____ Data in this exercise
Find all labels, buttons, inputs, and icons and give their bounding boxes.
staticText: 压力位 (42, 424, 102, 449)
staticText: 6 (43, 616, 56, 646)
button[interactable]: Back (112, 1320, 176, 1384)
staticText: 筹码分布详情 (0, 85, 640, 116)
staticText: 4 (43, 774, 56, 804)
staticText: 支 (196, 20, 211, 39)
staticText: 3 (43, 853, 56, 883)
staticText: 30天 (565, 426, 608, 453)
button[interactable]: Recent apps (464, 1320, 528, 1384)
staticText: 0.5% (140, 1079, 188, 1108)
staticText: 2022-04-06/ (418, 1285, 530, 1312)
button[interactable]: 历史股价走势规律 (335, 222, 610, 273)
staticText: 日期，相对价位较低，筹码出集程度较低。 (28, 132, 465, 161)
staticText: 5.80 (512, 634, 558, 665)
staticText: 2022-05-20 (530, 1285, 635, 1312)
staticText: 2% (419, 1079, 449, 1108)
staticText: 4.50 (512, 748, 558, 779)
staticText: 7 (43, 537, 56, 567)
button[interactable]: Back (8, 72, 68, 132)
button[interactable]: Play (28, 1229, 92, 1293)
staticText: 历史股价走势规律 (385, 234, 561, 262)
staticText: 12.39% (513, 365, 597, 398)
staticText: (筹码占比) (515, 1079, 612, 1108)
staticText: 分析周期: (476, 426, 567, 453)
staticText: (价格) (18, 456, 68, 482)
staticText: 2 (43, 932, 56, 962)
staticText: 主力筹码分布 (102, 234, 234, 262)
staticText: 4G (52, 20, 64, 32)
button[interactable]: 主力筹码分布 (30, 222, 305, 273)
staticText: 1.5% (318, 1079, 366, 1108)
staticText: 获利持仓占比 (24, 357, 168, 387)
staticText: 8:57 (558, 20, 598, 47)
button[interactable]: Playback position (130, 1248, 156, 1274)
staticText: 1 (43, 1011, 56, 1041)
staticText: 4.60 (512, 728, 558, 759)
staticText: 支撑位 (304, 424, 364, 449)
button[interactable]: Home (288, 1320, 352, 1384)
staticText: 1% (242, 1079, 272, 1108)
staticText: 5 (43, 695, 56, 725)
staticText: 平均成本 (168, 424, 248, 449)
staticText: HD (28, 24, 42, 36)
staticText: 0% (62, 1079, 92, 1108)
________
____ Data in this exercise
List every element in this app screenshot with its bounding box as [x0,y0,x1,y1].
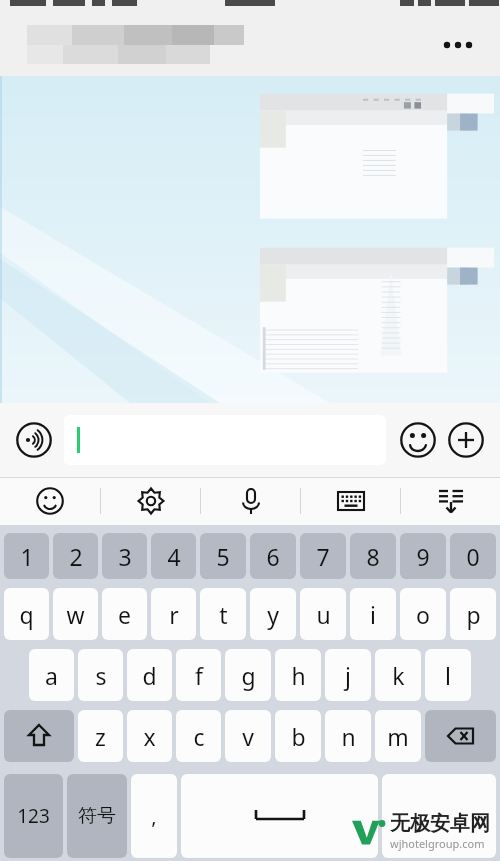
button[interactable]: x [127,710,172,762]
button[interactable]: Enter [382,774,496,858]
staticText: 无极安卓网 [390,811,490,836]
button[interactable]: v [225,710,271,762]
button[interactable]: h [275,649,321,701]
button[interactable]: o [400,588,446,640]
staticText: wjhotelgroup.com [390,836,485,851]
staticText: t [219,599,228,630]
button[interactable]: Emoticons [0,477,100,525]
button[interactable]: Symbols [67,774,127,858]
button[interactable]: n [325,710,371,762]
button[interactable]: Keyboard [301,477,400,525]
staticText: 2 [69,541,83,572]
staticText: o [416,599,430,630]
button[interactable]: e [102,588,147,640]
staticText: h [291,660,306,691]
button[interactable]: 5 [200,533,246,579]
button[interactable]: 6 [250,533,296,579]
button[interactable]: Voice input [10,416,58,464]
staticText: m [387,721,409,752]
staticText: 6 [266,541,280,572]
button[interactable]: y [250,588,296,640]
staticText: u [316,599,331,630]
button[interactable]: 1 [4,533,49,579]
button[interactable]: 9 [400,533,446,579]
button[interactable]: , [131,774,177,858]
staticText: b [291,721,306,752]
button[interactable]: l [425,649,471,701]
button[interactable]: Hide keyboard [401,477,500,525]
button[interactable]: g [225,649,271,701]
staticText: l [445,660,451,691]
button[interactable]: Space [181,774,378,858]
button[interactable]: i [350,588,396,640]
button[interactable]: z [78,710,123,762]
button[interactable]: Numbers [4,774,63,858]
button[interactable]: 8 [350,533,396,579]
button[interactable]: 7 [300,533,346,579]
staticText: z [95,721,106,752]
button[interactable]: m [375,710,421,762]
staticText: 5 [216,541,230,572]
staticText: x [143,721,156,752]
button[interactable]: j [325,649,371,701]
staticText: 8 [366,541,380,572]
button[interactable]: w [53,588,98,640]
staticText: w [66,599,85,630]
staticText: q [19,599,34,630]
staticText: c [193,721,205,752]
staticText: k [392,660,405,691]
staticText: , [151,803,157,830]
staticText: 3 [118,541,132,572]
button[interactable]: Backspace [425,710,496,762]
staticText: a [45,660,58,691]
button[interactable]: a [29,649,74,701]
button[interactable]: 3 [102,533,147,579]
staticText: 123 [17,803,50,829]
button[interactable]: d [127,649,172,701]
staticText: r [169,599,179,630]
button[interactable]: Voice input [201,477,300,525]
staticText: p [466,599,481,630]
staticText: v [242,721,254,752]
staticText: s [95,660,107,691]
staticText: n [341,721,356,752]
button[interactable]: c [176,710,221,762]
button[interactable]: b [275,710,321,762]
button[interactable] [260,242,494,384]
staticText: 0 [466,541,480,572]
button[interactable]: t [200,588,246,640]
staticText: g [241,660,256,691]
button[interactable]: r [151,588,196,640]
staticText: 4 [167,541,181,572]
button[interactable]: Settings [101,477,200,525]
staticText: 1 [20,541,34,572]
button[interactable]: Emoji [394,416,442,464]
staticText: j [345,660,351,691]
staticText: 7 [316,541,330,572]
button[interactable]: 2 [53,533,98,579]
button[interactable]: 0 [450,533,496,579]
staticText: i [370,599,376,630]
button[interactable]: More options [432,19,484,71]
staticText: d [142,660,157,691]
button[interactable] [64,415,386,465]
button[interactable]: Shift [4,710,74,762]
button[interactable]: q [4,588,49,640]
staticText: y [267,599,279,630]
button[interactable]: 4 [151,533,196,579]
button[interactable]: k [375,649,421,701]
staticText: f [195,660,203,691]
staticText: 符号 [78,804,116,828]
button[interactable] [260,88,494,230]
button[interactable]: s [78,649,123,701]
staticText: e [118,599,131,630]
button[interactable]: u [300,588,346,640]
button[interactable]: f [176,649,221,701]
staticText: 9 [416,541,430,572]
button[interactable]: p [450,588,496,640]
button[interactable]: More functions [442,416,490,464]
________
*Goal of the exercise*
Please report every line in the entries above that holds the string "主力筹码分布".

*Completed exercise*
staticText: 主力筹码分布 (102, 234, 234, 262)
button[interactable]: 主力筹码分布 (30, 222, 305, 273)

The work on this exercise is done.